He should be banned but more to do with his comments about people last night than anything else. Re shooting-That is the problem with all controversial subjects its always the bad people that get noticed and never the responsible ones


----------



## Amalthea (Oct 2, 2007)

I actually don't have a single problem with hunting... I grew up in a hunting household and have eaten things my Dad brought home. I actually much prefer that meat to the meat in supermarkets, cuz you know that animal had a fair chance and lived it's life as it should.


----------



## spider_duck (Feb 25, 2008)

Shell195 said:


> U are one sick sad person
> 
> EDIT as this now this sounds stupid. I was replying to someone who has had their posts removed Im glad to say Thankyou mods


 whaddimiss? :blush:


----------



## Amalthea (Oct 2, 2007)

Lots apparently


----------



## Shell195 (May 31, 2007)

Voodoo witch doctor posted a few pictures of road kill for us to admire:bash: Thankfully the Mods removed them quickly otherwise there would have been a repeat of last night


----------



## spider_duck (Feb 25, 2008)

Ohhh thats err...nice of him :bash:

Somewone thought it'd be funny to direct a picture of a dead pidgeon to me earlier...there are some sick people about:censor:


----------



## Amalthea (Oct 2, 2007)

Didn't know about that bit, either, Shell *lol* Been an interesting thread, then?


----------



## Shell195 (May 31, 2007)

spider_duck said:


> Ohhh thats err...nice of him :bash:
> 
> Somewone thought it'd be funny to direct a picture of a dead pidgeon to me earlier...there are some sick people about:censor:


 
Charming arent they:bash::bash:


----------



## spider_duck (Feb 25, 2008)

Shell195 said:


> Charming arent they:bash::bash:


 At least the mods are doing a good job taking care of it :2thumb: 

I know people arent always going to agree with caring so much (as has already been demonstrated), but its when the insults and insensitivity starts that gets me.

Dont get me wrong, I am in no way against hunting etc, I realise poulations need to be controlled and people have to eat (Hell, if people didn't hunt, my ferrets wouldnt get their game every day). It just really got to me that somebody could do that on purpose not knowing the situation.

I honestly don't think the bird would have died. He was a bit unsteady on his feet but then he didnt look very old either thinking about it. 

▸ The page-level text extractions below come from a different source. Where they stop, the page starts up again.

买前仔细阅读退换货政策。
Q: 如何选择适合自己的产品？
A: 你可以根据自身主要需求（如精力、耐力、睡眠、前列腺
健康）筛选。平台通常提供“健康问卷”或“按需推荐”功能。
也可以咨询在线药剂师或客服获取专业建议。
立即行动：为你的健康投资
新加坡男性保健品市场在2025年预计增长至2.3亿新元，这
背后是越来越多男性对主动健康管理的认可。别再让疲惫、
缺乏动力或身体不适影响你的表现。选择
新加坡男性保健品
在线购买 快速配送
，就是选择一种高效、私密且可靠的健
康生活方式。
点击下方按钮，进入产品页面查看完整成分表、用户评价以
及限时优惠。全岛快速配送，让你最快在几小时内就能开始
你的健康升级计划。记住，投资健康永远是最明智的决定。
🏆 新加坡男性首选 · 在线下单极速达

Whats done is done now and I've aired my concerns, whether or not they do anything about it is up to them. I just wish people would stop with the pictures etc, it's just not on.


----------



## Shell195 (May 31, 2007)

We will all have different opinions on things but I dont think its right when a few random people decide its ok to hurl abuse and victimise others that disagree with them. Its fine to have a healthy debate about things and yes arguments will happen but thats fine......its just posts like his and others that tag along that ruin it for everyone. If the photos continue use the report button in the top right hand corner and let the mods know what is happening

EDIT Voodoo witch doctor was probably the driver of the bus


----------



## slither (Jun 20, 2007)

The driver did it a favour. It's basically a rat with wings. Would half the people on this thread be annoyed if it was actually a rat? and not a nice tame pet-rat, but a dirty stinking disease ridden rat?

I myself have had to put a bird out of it's misery, admittedly a bus is a messy way of doing it, but it's job done and one less feral vermin in the air. Shame they wont allow a nationwide cull in cities of the pests.


----------



## spider_duck (Feb 25, 2008)

slither said:


> The driver did it a favour. It's basically a rat with wings. Would half the people on this thread be annoyed if it was actually a rat? and not a nice tame pet-rat, but a dirty stinking disease ridden rat?
> 
> I myself have had to put a bird out of it's misery, admittedly a bus is a messy way of doing it, but it's job done and one less feral vermin in the air. Shame they wont allow a nationwide cull in cities of the pests.


 And what disease have you caught from a pidgeon?


----------



## Amalthea (Oct 2, 2007)

Yes, I would be upset if it was a wild brown rat. A life is a life, like has already been stated repeatedly in this thread. It's not the animals' fault people class it as vermin... Just because they are able to thrive around people seems to give them the lovely title of vermin.


----------



## Ruthy (Dec 10, 2007)

Honestly i think the bus driver was a bit cruel, even if in the long run it was kinder for the bird.

R


----------



## slither (Jun 20, 2007)

spider_duck said:


> And what disease have you caught from a pidgeon?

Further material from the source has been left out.